---- GIVEN ENTRIES

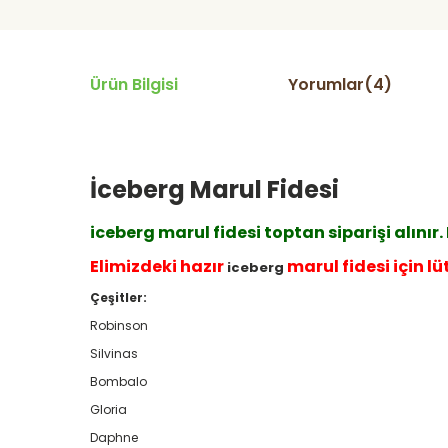
Ürün Bilgisi
Yorumlar(4)
İceberg Marul Fidesi
iceberg marul fidesi toptan siparişi alın
Elimizdeki hazır
marul fidesi için lü
iceberg
Çeşitler:
Robinson
Silvinas
Bombalo
Gloria
Daphne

--------

**EXERCISE BRIEF:**
Set down only these lines, exactly: the one containing "Elimizdeki hazır" and each line after it through the end of the entries above.

**EXPECTED ANSWER:**
Elimizdeki hazır
marul fidesi için lü
iceberg
Çeşitler:
Robinson
Silvinas
Bombalo
Gloria
Daphne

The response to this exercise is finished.